Book Notes – Entrepreneurial You: Monetize Your Expertise, Create Multiple Income Streams, and Thrive by Dorie Clark

The book | Read in May 2018 | Rating 4.5

If you’re thinking of leaving your day job to go freelance, read this. It’ll help you to think about which revenue streams might work for you and your lifestyle, and give you tools to diversify your income. You really can monetise your expertise, generate some passive income, and thrive.

These days, the greatest job security possible comes from learning your craft, marshaling social proof, and developing multiple, sustainable revenue streams. When you’re no longer reliant on one company or one form of income, you’ve rendered yourself disruption-proof.

Build your brand, monetise your expertise, and extend your reach and impact online.

Diversify your income. Examples of revenue streams: consulting, coaching, a blog (could use ads or affiliate marketing), paid webinars, courses, ebooks, subscriptions.

Get your name out there

Create a list of 3-5 ideas to pitch to media outlets, based on their style. Reach out to 3 this week. Write for the publications that will have you, then ask bigger ones, e.g. Forbes or Business Insider. People’s impression of these brands will transfer to you.

Repeat exposure is essential. In politics, there’s a saying that voters have to hear your name seven times before they’ll remember it.

Deepen your audience’s trust in you. Create valuable content; build social proof; maintain a connection with your audience; build your email list.

What forms of social proof can you leverage (affiliations with prominent companies, educational institutions, membership organizations, media outlets, or individuals)?

Who are the influencers that it would make the biggest difference for you to connect with?

What skills or resources can you offer to help more experienced people in your field?

Grow your email list through content marketing

Which of your blog posts, podcasts, or videos have been particularly popular? Look for trends to drive new content.

What knowledge or information do you have that people ask you about frequently? How could you package this into a desirable lead magnet?

The perfect sort of giveaway is easy to create, but extremely useful.

Ideas for lead magnets: long PDFs, lists of questions, templates, tip sheets, swipe files, exercises, workbooks, a mini-course.

Focus on one channel at a time.

Have a consistent pace of publishing. More volume means more exposure and a greater chance of striking a chord with readers.

James Clear: “Every marketing strategy is easier with good content” – sometimes you don’t need a better strategy or tactic, but better work.

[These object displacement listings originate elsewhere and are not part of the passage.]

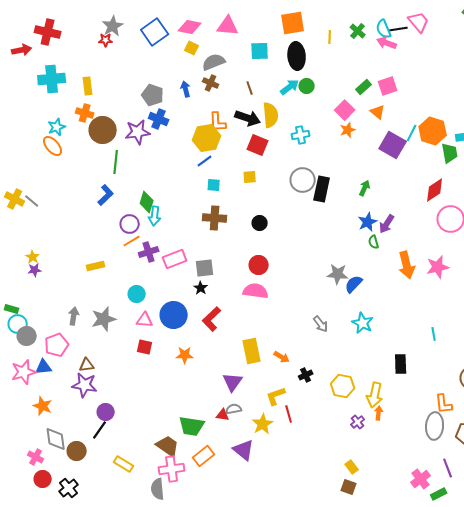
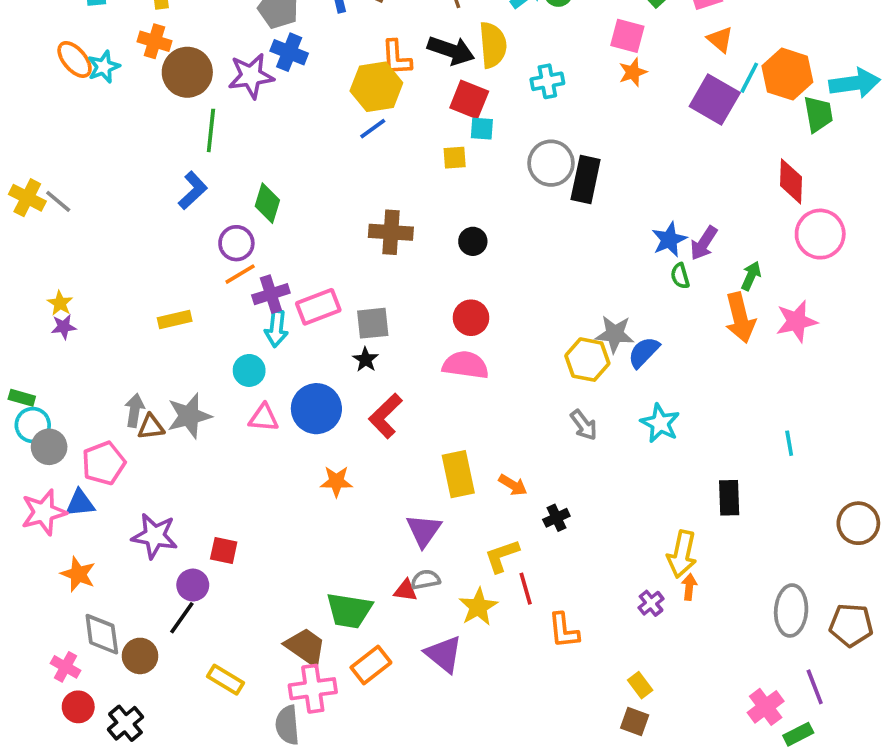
pink square: (345, 110) -> (627, 36), turned -30
orange triangle: (378, 112) -> (720, 39), moved
orange ellipse: (53, 146) -> (75, 59), moved
cyan square: (214, 185) -> (482, 129), moved
green arrow: (365, 188) -> (751, 276), moved
red diamond: (435, 190) -> (791, 181), turned -55
cyan arrow: (155, 216) -> (276, 329), moved
red square: (145, 347) -> (224, 550), moved
brown triangle: (87, 365) -> (151, 427), moved
yellow hexagon: (343, 386) -> (587, 360), moved
orange L-shape: (444, 404) -> (564, 630), moved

Consider syndication agreements with sites like Entrepreneur, Lifehacker, Business Insider, and Forbes. Early on, it could be LinkedIn and Medium.

Invest in your skills

Marie Forleo: “I didn’t want to be desperate for clients,” she said, “so I bartended and did other odd jobs to bring in enough money to maintain my NYC lifestyle and invest in my own business and marketing education.”

Nathan Chan, “FPO33: Marie Forleo Reveals How to Build an 8 Figure Business with Heart” (Foundr)

Marie Forleo, “The Rich, Happy & Hot Entrepreneur Blueprint” (Tony Robbins)

Find ways to monetise that feel authentic to you and offer real value to your customers

Show your audience that you’re knowledgeable and put your relationship with them first before any potential financial gain.

When you have built a reputation, exposure, and a list of clients who can provide referrals and testimonials, move away from low-paying engagements – my addition: unless they’re meaningful.

Get clear on the value you can bring; build your brand to attract the right kind of clients who would be happy to work with you (even at a premium price point). Be confident enough to name that price and stand firm on it.

Understand what it costs you to share your work with others (time, other costs) and determine what breakeven (and beyond) would look like.

Know what others on your level are charging and increase your confidence.

Think about various pricing models. Can you continue to offer some material for free, for those who genuinely can’t pay, while offering exclusive paid content to your super-fans?

Offer consulting

When starting out with consulting, reach out to your friends and colleagues to say you’re going out on your own. Do they know of any opportunities?

Reach out to a satisfied client to ask for a referral – do they know of other people or organisations that might benefit from your help?

Were there common elements in your last three to five client engagements? Can you systematise this?

Build other revenue streams

Test out a course idea with a small pilot programme. Pivot around your audience’s feedback, then bring it to a wider audience.

Move out of the business areas you dislike and transition into new revenue streams (webinars, courses, consulting, events, a book).

Bring your ideal work and lifestyle together

I leave every day around two or three to go to yoga; I don’t work all day. I read for an hour in the morning. These are things I love doing and I’d rather have a slower-building income and keep a really healthy, calm lifestyle as much as I can.

— Jenny Blake

Only deep work will enable you to get noticed, get promoted, and make a name for yourself.

Accomplish your high-value tasks by sharply limiting the number of projects you focus on.

Every six months, identify two primary professional goals; everything else, unless it directly makes you money or is a mandatory administrative task, gets shunted aside.

Figuring out how to monetize your expertise, in multiple ways, also allows you the freedom to determine what you really want your life to look like.